*** Opening Provided data ***
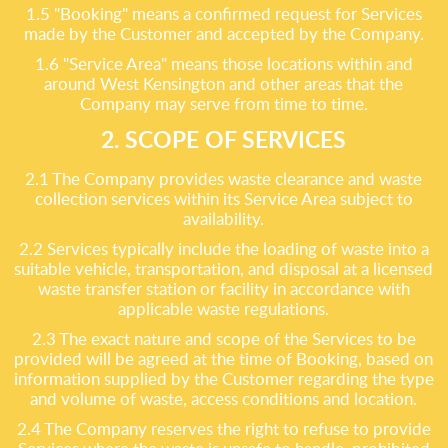
1.5 "Booking" means a confirmed request for Services
made by the Customer and accepted by the Company.
1.6 "Service Area" means those locations within and
around West Kensington and other areas that the
Company may serve from time to time.
2. SCOPE OF SERVICES
2.1 The Company provides waste clearance and waste
collection services within its Service Area subject to
availability.
2.2 Services typically include the loading of waste into a
suitable vehicle, transportation, and disposal at a licensed
waste transfer station or facility in accordance with
applicable waste regulations.
2.3 The exact nature and scope of the Services to be
provided will be agreed at the time of Booking, based on
information supplied by the Customer regarding the type
and volume of waste, access conditions and location.
2.4 The Company reserves the right to refuse to provide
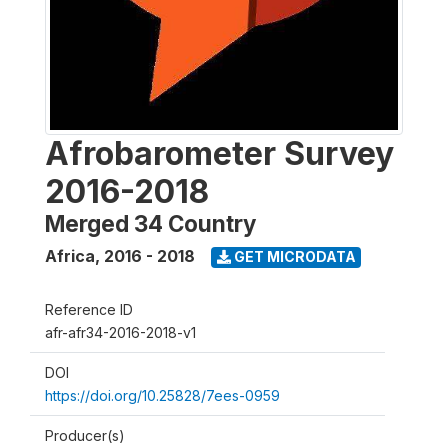
Afrobarometer Survey
2016-2018
Merged 34 Country
Africa
,
2016 - 2018
GET MICRODATA
Reference ID
afr-afr34-2016-2018-v1
DOI
https://doi.org/10.25828/7ees-0959
Producer(s)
*** Closing Provided data ***
- _Problem_
Your task is to print exactly the lines from the one containing "2.4 The Company" through the final line of the records above, with no pictures and nothing more.

- _Task result_
2.4 The Company reserves the right to refuse to provide
Afrobarometer Survey
2016-2018
Merged 34 Country
Africa
,
2016 - 2018
GET MICRODATA
Reference ID
afr-afr34-2016-2018-v1
DOI
https://doi.org/10.25828/7ees-0959
Producer(s)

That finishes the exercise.